Work instructions: Could you print, exactly as they stand, the lines from the one holding "See the attached image. Mask" to the end of the data below, and nothing more?

The records:
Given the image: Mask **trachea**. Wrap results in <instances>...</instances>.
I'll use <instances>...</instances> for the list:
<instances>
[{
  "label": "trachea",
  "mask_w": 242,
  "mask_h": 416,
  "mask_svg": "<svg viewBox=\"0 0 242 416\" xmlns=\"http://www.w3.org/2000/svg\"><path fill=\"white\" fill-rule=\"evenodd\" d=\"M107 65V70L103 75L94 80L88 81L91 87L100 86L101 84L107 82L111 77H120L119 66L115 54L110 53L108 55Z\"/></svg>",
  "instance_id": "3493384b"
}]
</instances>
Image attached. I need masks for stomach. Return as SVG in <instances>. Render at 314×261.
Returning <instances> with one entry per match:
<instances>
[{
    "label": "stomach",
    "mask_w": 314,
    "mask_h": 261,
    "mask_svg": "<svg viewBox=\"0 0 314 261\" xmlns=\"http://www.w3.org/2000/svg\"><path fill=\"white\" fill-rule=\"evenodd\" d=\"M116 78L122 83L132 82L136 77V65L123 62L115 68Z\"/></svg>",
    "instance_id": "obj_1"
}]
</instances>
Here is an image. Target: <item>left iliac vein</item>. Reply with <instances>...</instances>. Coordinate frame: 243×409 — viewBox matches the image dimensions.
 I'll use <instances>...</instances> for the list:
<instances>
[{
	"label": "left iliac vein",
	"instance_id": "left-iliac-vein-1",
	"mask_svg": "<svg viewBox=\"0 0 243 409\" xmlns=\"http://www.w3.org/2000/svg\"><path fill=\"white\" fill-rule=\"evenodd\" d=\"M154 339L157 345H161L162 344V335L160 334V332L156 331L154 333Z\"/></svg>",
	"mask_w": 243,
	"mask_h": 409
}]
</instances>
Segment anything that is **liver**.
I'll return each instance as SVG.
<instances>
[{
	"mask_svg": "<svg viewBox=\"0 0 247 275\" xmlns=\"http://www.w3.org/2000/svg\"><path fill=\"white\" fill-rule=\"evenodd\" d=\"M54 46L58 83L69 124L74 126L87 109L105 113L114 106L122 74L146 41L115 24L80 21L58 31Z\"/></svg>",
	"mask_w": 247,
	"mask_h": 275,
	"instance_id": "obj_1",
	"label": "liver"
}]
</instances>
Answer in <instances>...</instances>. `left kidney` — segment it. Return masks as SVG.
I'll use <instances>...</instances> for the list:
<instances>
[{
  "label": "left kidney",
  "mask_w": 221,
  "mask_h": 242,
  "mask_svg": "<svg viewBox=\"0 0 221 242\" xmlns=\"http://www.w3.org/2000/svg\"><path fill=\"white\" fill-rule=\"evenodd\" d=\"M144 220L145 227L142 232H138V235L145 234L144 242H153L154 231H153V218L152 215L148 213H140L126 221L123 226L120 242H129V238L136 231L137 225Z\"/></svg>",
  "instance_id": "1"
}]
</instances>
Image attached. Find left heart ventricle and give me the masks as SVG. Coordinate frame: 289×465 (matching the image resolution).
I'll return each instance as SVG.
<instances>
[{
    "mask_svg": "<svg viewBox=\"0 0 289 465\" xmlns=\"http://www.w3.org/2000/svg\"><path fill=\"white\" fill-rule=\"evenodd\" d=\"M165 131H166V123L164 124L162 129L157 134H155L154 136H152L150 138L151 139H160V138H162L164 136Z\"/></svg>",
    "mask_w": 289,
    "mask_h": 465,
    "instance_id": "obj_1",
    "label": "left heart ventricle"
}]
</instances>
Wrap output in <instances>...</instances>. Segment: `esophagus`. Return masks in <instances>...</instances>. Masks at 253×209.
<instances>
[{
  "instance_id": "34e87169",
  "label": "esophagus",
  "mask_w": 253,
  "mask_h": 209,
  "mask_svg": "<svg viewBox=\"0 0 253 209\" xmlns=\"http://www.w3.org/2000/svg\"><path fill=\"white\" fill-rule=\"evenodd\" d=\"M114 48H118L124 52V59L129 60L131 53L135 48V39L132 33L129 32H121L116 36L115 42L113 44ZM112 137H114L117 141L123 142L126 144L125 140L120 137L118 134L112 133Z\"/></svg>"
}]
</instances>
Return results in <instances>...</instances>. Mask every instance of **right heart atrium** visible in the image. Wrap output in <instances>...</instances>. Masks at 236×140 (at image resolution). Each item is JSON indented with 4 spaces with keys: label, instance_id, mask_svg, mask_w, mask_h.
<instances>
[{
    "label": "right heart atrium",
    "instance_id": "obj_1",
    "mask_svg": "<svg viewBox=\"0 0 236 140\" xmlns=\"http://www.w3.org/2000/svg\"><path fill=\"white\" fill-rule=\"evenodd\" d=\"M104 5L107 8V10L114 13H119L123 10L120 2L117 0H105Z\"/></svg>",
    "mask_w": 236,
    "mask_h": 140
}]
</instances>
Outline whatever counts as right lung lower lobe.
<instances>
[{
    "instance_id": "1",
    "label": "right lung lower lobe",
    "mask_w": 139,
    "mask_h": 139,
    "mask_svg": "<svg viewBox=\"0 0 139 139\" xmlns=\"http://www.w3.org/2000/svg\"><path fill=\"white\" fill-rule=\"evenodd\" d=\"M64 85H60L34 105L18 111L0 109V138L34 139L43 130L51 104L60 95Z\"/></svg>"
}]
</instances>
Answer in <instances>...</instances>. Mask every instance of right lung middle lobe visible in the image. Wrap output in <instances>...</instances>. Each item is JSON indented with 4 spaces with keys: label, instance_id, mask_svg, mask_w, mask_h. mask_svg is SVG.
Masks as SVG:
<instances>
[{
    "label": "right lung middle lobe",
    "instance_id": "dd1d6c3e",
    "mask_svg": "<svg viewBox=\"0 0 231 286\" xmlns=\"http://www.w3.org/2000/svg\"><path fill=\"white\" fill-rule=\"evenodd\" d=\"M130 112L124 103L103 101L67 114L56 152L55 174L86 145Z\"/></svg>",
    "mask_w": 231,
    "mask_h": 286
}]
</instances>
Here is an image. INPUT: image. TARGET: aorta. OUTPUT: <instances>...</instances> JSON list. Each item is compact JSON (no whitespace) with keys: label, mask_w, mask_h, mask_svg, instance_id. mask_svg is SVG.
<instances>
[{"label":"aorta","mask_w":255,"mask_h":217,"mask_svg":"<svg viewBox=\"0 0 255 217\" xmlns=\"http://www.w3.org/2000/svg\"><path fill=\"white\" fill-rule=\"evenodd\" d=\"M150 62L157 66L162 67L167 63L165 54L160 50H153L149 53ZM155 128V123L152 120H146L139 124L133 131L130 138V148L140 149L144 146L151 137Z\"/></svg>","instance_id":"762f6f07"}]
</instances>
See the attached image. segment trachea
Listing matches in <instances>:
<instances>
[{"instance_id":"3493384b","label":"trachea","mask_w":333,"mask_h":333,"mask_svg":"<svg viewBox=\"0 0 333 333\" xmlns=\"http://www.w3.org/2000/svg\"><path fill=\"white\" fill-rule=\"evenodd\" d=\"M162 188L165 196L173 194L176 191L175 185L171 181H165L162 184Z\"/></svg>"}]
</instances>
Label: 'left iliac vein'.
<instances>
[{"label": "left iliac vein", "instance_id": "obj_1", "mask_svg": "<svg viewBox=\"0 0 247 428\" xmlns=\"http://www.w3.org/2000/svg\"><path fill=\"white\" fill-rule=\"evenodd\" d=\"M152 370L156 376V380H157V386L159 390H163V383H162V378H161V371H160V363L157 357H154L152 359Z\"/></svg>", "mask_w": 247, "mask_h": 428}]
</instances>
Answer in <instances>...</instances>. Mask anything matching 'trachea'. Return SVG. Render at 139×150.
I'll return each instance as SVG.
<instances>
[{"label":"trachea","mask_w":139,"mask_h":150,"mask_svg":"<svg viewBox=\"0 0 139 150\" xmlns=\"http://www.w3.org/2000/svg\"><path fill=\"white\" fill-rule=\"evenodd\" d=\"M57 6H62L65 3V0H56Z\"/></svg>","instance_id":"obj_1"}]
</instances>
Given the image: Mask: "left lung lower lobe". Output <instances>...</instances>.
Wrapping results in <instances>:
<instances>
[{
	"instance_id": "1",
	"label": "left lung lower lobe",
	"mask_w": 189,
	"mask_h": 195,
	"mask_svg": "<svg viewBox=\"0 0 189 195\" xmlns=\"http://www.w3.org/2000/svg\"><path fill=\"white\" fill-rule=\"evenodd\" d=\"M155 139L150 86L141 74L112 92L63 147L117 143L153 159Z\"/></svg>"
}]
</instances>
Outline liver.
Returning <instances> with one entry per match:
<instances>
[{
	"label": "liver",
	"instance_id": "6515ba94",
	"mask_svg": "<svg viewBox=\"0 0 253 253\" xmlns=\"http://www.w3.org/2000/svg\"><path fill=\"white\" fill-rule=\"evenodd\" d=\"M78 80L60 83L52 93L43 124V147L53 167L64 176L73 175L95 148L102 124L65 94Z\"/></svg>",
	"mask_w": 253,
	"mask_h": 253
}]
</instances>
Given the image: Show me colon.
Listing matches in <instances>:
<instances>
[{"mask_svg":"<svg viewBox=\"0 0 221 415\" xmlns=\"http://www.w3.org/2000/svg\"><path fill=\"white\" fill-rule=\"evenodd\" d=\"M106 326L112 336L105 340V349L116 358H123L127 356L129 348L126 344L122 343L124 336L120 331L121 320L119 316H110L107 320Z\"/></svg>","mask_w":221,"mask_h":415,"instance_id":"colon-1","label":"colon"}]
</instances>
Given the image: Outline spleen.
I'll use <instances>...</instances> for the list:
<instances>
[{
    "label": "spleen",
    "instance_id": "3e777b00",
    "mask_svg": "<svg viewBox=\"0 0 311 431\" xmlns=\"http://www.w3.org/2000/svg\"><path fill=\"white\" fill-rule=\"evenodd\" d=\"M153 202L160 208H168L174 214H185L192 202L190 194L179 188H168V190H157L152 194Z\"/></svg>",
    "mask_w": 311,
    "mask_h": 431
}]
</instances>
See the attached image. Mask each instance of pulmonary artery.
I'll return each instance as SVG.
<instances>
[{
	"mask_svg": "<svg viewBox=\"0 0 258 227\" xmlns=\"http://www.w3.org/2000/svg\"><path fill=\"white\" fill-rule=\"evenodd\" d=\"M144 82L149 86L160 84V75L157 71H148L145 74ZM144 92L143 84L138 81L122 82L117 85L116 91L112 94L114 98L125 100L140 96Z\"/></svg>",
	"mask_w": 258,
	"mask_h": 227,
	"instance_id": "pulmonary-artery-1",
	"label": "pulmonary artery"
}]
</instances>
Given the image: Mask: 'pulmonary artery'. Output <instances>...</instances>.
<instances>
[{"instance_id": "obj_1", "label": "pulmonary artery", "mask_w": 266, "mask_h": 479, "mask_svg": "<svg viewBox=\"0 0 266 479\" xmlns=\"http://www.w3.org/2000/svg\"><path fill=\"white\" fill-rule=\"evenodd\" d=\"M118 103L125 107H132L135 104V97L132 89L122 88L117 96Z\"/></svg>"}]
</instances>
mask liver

Solution to this problem:
See the attached image. Mask each instance of pulmonary artery.
I'll return each instance as SVG.
<instances>
[{
	"mask_svg": "<svg viewBox=\"0 0 258 227\" xmlns=\"http://www.w3.org/2000/svg\"><path fill=\"white\" fill-rule=\"evenodd\" d=\"M144 82L149 86L160 84V75L157 71H148L145 74ZM144 92L143 84L138 81L122 82L117 85L116 91L112 94L114 98L125 100L140 96Z\"/></svg>",
	"mask_w": 258,
	"mask_h": 227,
	"instance_id": "pulmonary-artery-1",
	"label": "pulmonary artery"
}]
</instances>
Given the image: Mask: 'pulmonary artery'. Output <instances>...</instances>.
<instances>
[{"instance_id": "obj_1", "label": "pulmonary artery", "mask_w": 266, "mask_h": 479, "mask_svg": "<svg viewBox=\"0 0 266 479\" xmlns=\"http://www.w3.org/2000/svg\"><path fill=\"white\" fill-rule=\"evenodd\" d=\"M118 103L125 107H132L135 104V97L132 89L122 88L117 96Z\"/></svg>"}]
</instances>
mask liver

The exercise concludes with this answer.